» **Dataset records**
= Beginning of Section =

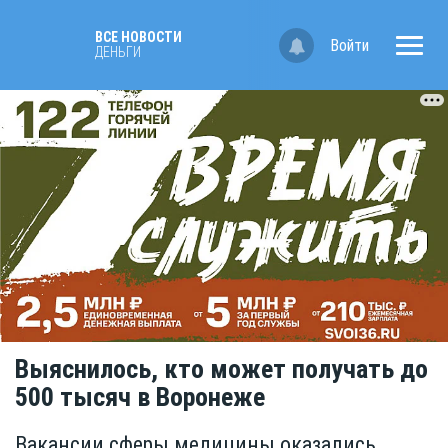
ВСЕ НОВОСТИ
Войти
ДЕНЬГИ
Выяснилось, кто может получать до
500 тысяч в Воронеже
Вакансии сферы медицины оказались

= End of Section =

» **Goal of the exercise**
For each record, return its text exactly and leave any picture out.

» **Your response**
ВСЕ НОВОСТИ
Войти
ДЕНЬГИ
Выяснилось, кто может получать до
500 тысяч в Воронеже
Вакансии сферы медицины оказались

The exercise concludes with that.